The polyimide described in Patent Publication 1 and Non-patent Publication 3 is, however, a polyimide using an alicyclic diamine or an alicyclic acid dianhydride as a raw material and on the other hand is a semi-alicyclic polyimide combined with an aromatic ring. Therefore, there has been a problem of being difficult to say that it is superior in heat resistance and strength. Furthermore, in entire aromatic polyimides superior in heat resistance and strength, there has been a problem of no achievement of high light-emission characteristics.
There is conducted research of introducing a side chain having a chemical structure showing fluorescence, in order to obtain light emission property in polyimides.
For example, in Non-patent Publication 4, there is described a polyimide showing a blue color light emission by introducing a fluorescent furyl group into a main chain or side chain. In Patent Publication 2, there is disclosed an organic EL device characterized by having used a polymer thin film having at least one of light emission layer function or charge transfer function or charge injection function, and a polyimide is used in the polymer thin film. In an organic light emission device having a light emission layer and a charge transfer layer, the organic light emission device disclosed in Patent Publication 3 is such that the charge transfer layer is made of a particular polymer, and a polyimide is used as the polymer.
However, fluorescence emission of the polyimides described in Non-patent Publication 4, Patent Publication 2 and Patent Publication 3 results from a fluorescent substituent introduced into a main chain or a side chain of the polyimide, and light intensity of the polyimide obtained by introducing a fluorescent substituent is formed by a strong charge transfer of an imide moiety and a fluorescent substituent. However, there has been a problem that it is very low as compared with fluorescent strength of a low molecular weight compound having the same fluorescent substituent as that of the polyimide obtained by introducing a fluorescent substituent.

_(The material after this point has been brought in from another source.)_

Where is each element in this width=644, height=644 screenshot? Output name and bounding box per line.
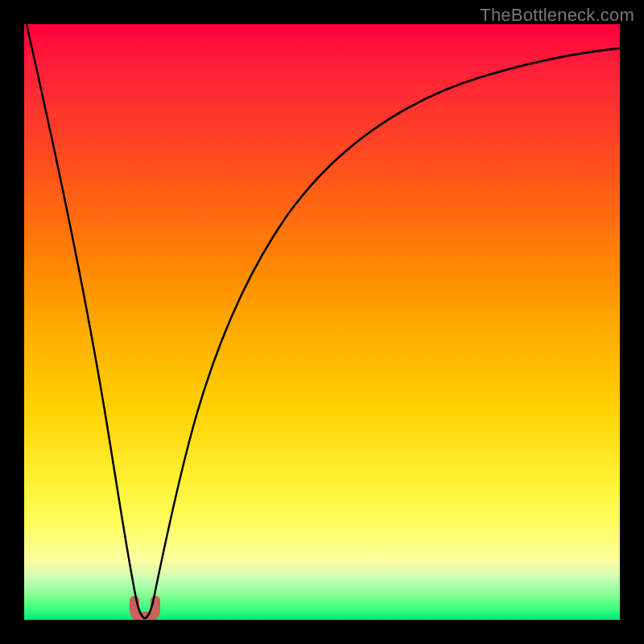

In the case of using polyimide for a device, there is a problem that its dissolution in organic solvents is difficult. A polyimide is obtained by conducting a polymerization reaction between tetracarboxylic dianhydride and diamine in a polar solvent to generate a polyamic acid soluble in the polar solvent and then dehydrating the polyamic acid by a chemical dehydration treatment such as heating treatment or using a dehydration agent to achieve an imidization. Polyamic acid as a precursor is easily formed into a film and easily worked. When making a polyimide after a film formation under a condition of polyamic acid, there has been a problem that chemical change of the polyamic acid as a component prior to the imidization does not occur evenly, resulting in a tendency to make a defective film.
Therefore, it is desirable to form a film under a condition of polyimide. Thus, there is a demand for a polyimide of a structure high in solubility.
In order to provide a polyimide with solubility in organic solvents, it is effective to introduce a polar group such as hydroxy group, carboxyl group or amino group. In Patent Publications 4-6, there are disclosed as a fluorine-containing polymerizable monomer an aromatic diamine containing a hexafluoroisopropanol group having a hydroxy group, and a polymer compound using the same, for example, an aromatic polyimide. The aromatic polyimide is said to be easily soluble in organic solvents. However, there has been no report on aromatic polyimides superior in fluorescence that is a property of emitting fluorescence.